Transcription-Translation Feedback Loops (TTFL) of the Clock Genes
Because it is well-established that most organisms utilize interlocked transcription-translation feedback loops (TTFLs), the relevance of the circadian rhythm and its underlying molecular physiology have been broadly analyzed by systems and computational biologists (Novak and Tyson, 2008; Qin et al., 2010; Brown et al., 2012; Rey and Reddy, 2013; McClung, 2014; Papagerakis et al., 2014; Ki et al., 2015; Hurley et al., 2016). The mammalian circadian rhythm is influenced by two important negative feedback loops in the TTFL network (Barinaga, 2000; Papagerakis et al., 2014; Pett et al., 2016). In the first negative feedback loop, Period (PER) and Cryptochrome (CRY) protein form a complex casein kinase I, which then undergoes nuclear translocation and inhibits BMAL1/CLOCK heterodimers, which results in the suppression of Cry, Per and Rev-Erbα transcription. In the second negative feedback loop, CLOCK and BMAL1 activators are expressed, leading to their own transcription inactivation via Rev-Erbα (Papagerakis et al., 2014).
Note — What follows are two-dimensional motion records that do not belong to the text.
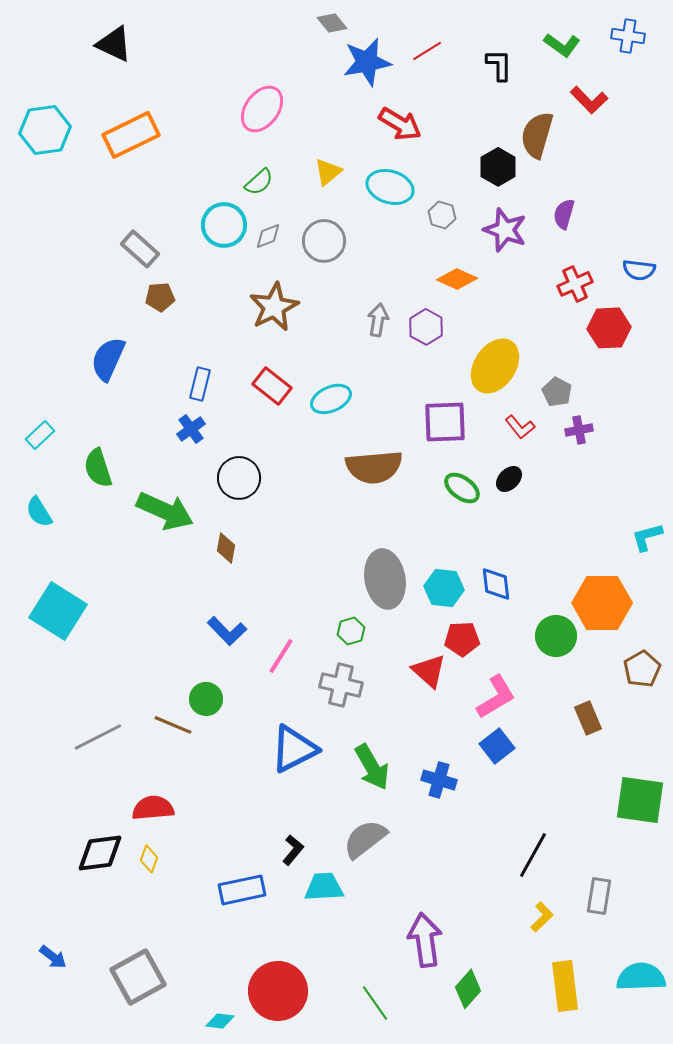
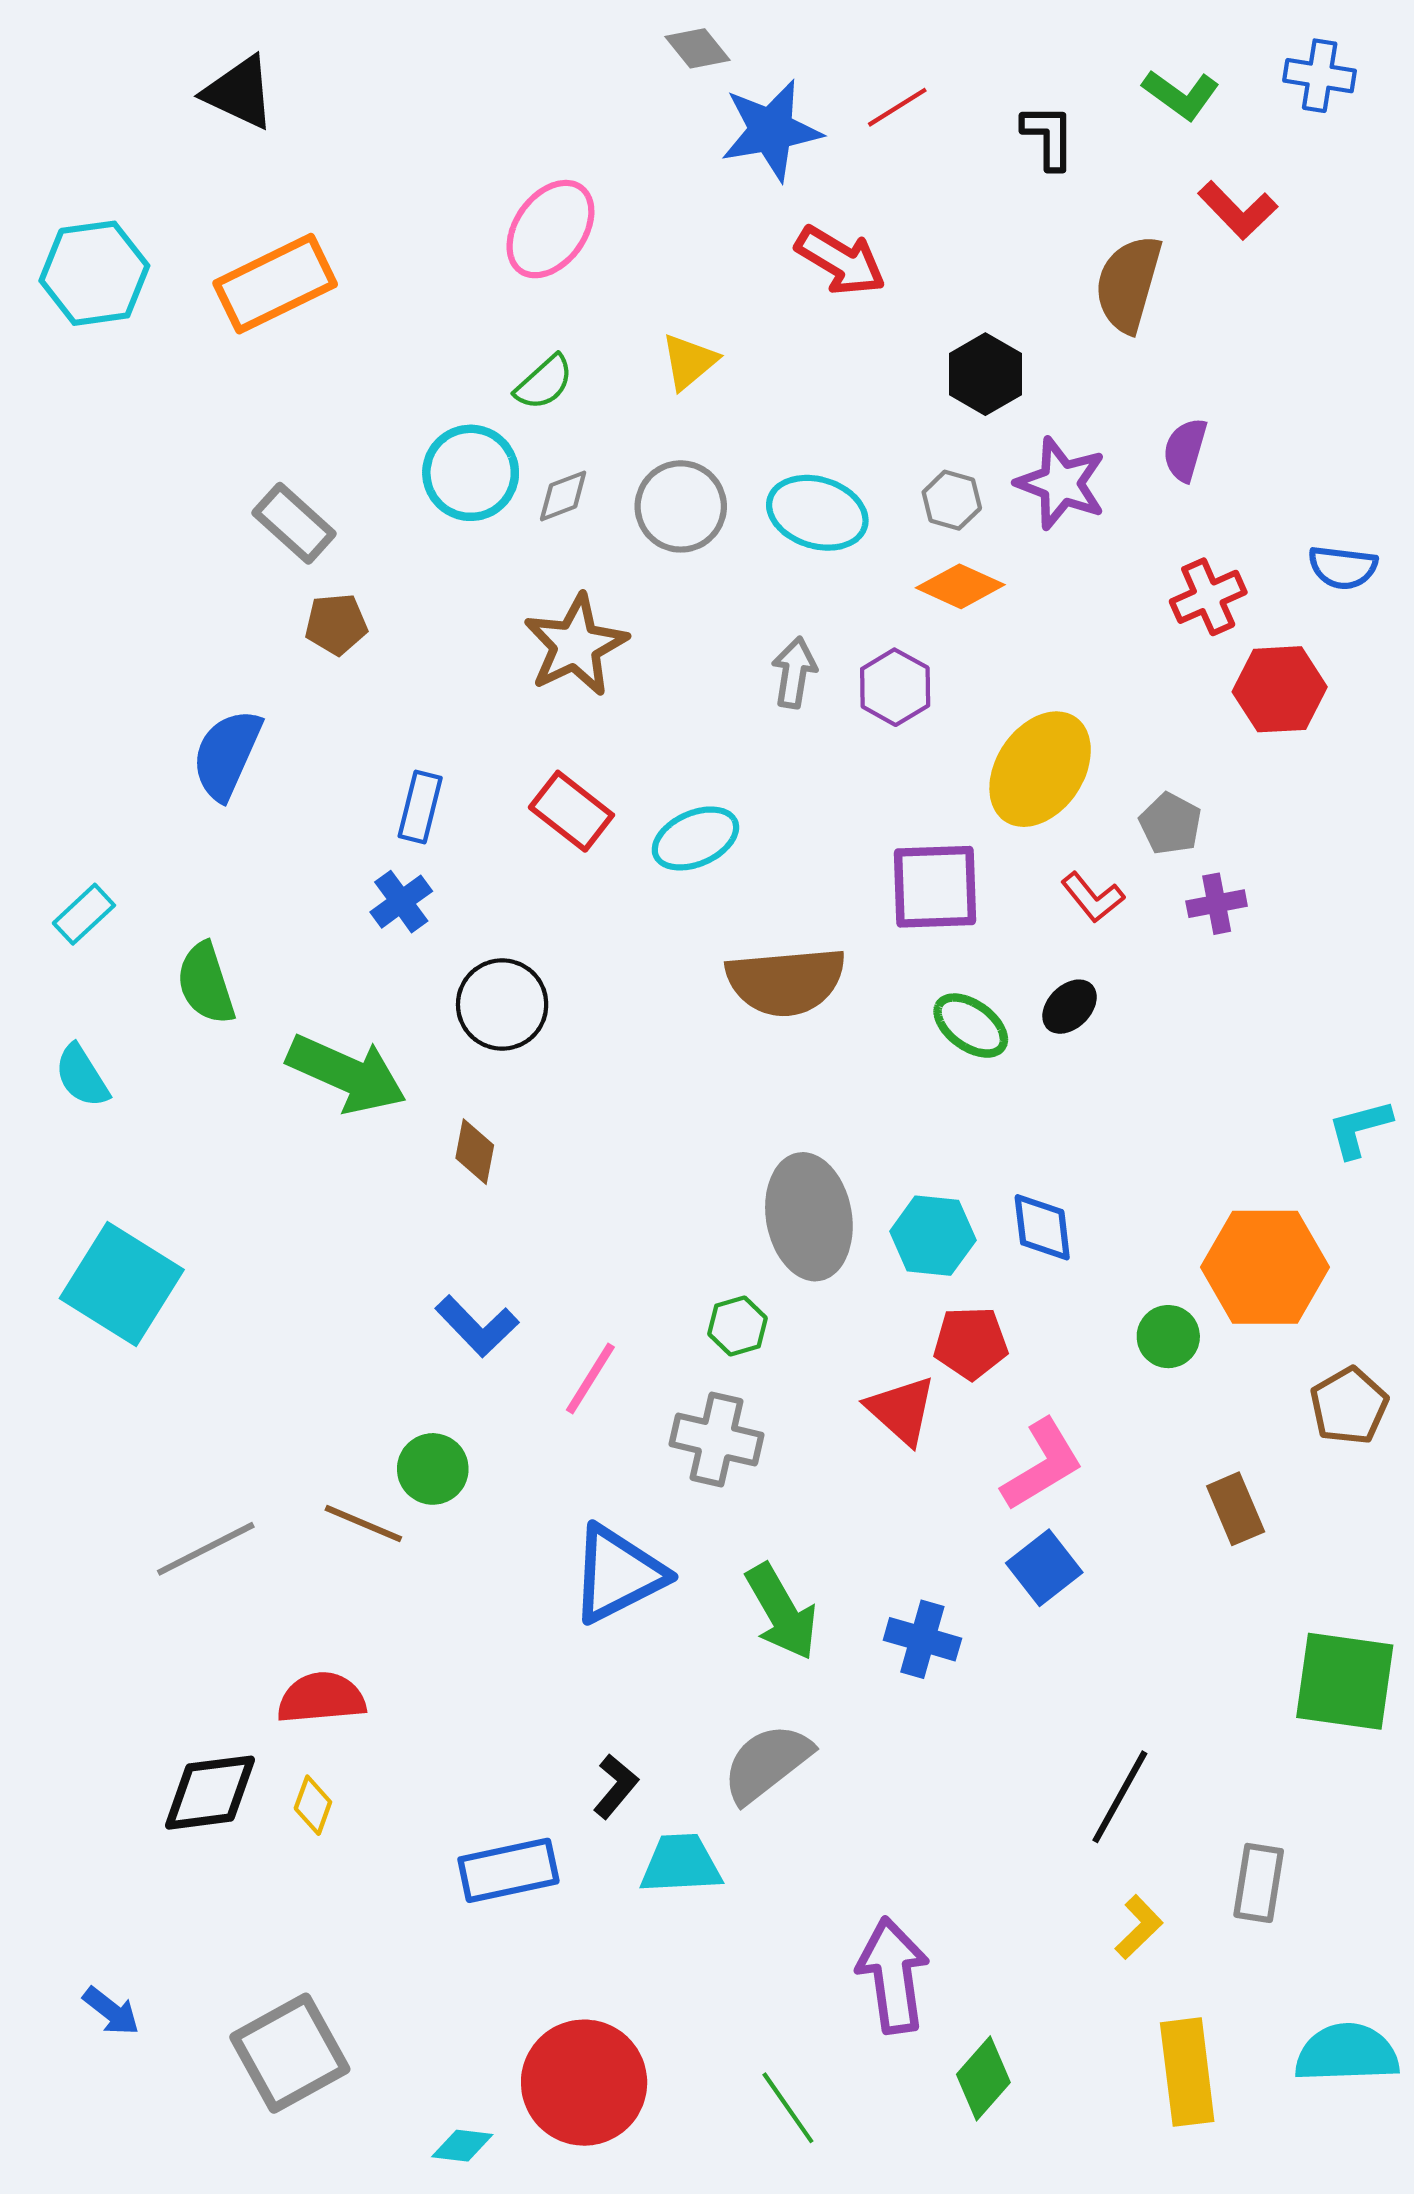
black hexagon: (498, 167) -> (985, 374), moved
cyan ellipse: (390, 187) -> (817, 513), moved
gray hexagon: (442, 215) -> (952, 500), moved
green circle: (556, 636) -> (1168, 1337), size x0.7

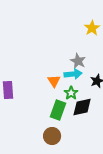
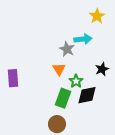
gray star: (78, 61) -> (67, 49), moved
cyan arrow: (73, 74) -> (83, 39), moved

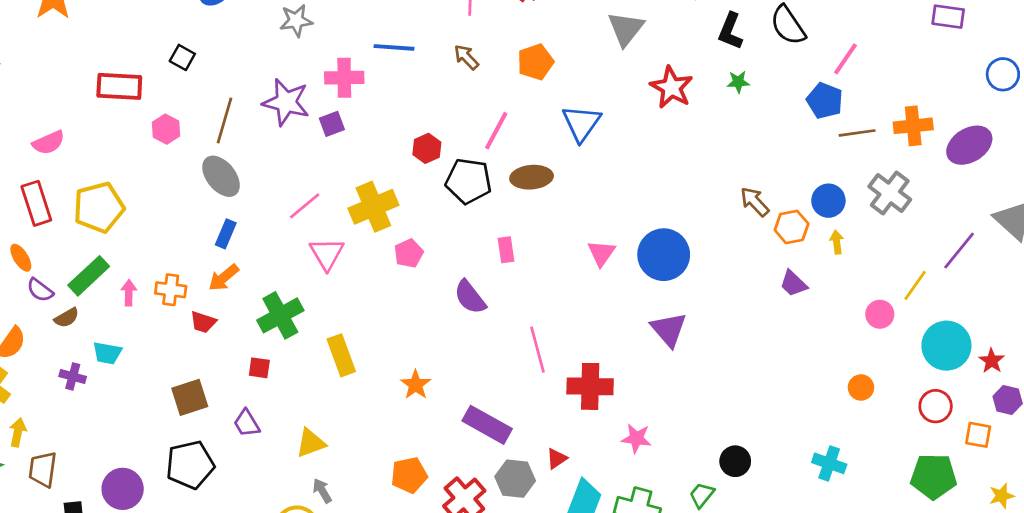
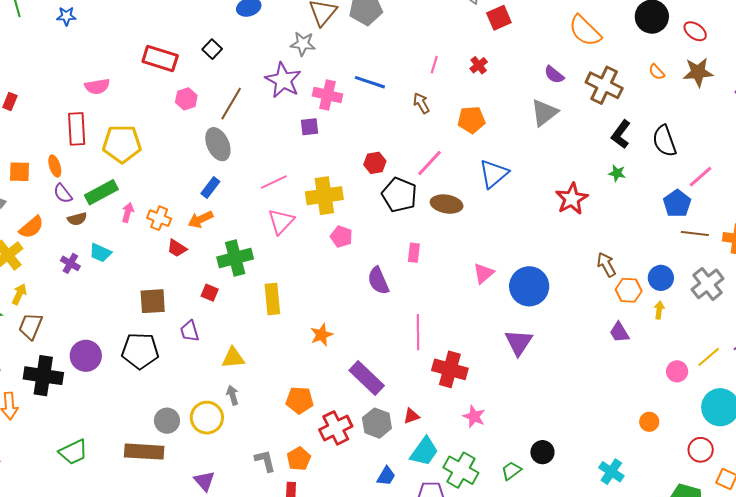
red star: (671, 87) -> (572, 199), moved
purple star: (286, 102) -> (283, 80), moved
pink pentagon: (409, 253) -> (341, 237), turned 30

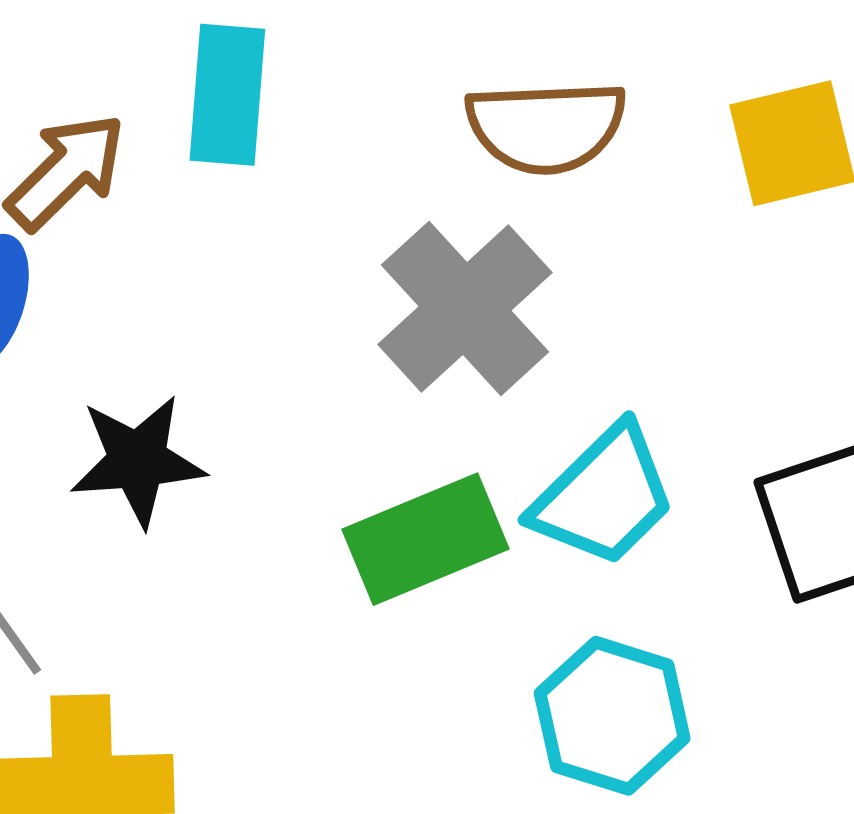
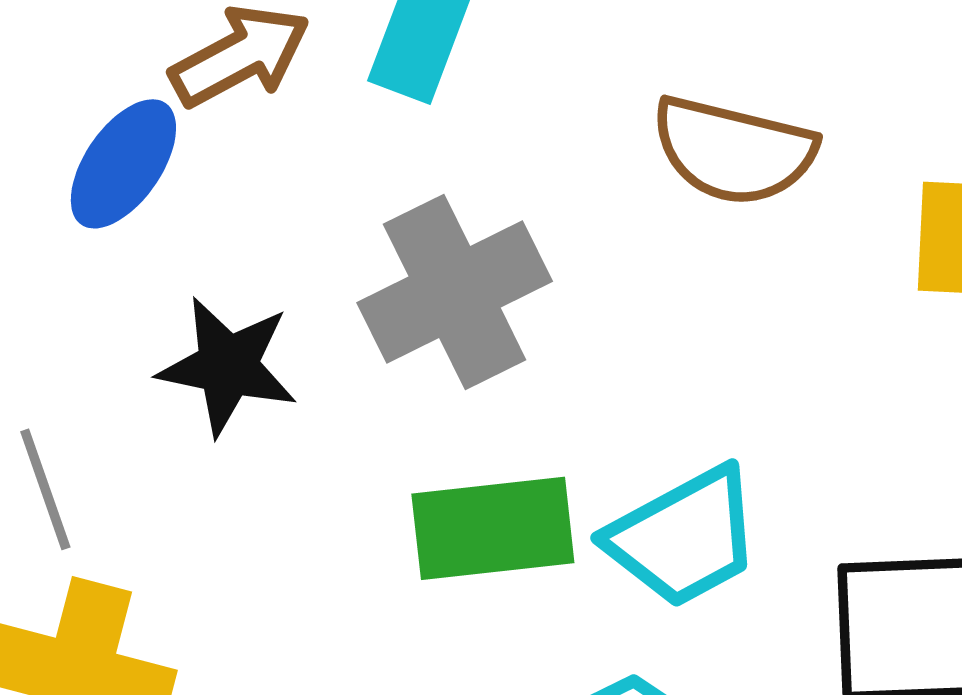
gray cross: (465, 308) -> (455, 292), moved

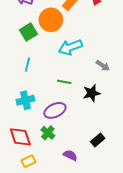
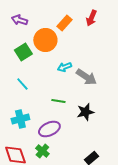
cyan arrow: (70, 47) -> (64, 67), size x0.6
cyan line: (27, 65) -> (22, 84), turned -56
gray arrow: (103, 66) -> (86, 77), moved, size x1.5

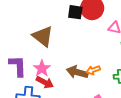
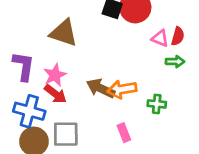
brown triangle: (43, 36) -> (64, 33), turned -30
orange arrow: (93, 70) -> (122, 89), size x1.5

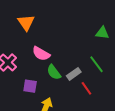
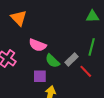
green line: (97, 64) -> (92, 47), turned 60
purple square: (30, 86) -> (40, 76), moved

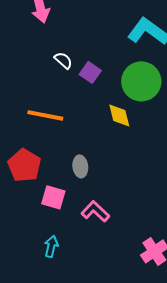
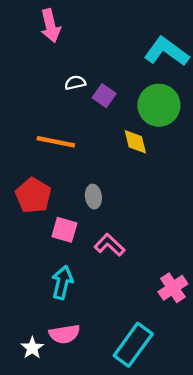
white semicircle: (63, 60) -> (75, 83), turned -54
cyan arrow: (51, 246) -> (62, 282), size x1.4

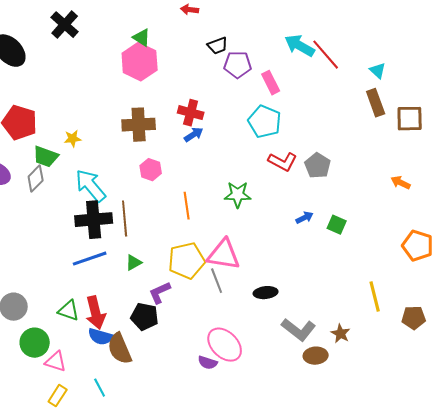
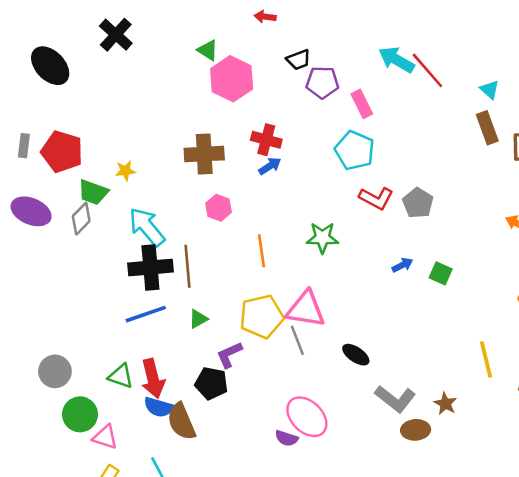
pink hexagon: (140, 62) -> (232, 79), moved
black ellipse: (266, 293) -> (356, 355), turned 40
A stoichiometric balance between activators, such as PER and CRY and repressors, such as NPAS2 (Neuronal PAS Domain Protein 2, which is paralogous to CLOCK, both key proteins involved in the maintenance of circadian rhythms in mammals) and BMAL1/CLOCK has been identified as pivotal to sustained circadian oscillations (Kim and Forger, 2012). An imbalance in the circadian rhythm can, therefore, lead to various diseases via alterations in gene dosage in the TTFL (Lee et al., 2011).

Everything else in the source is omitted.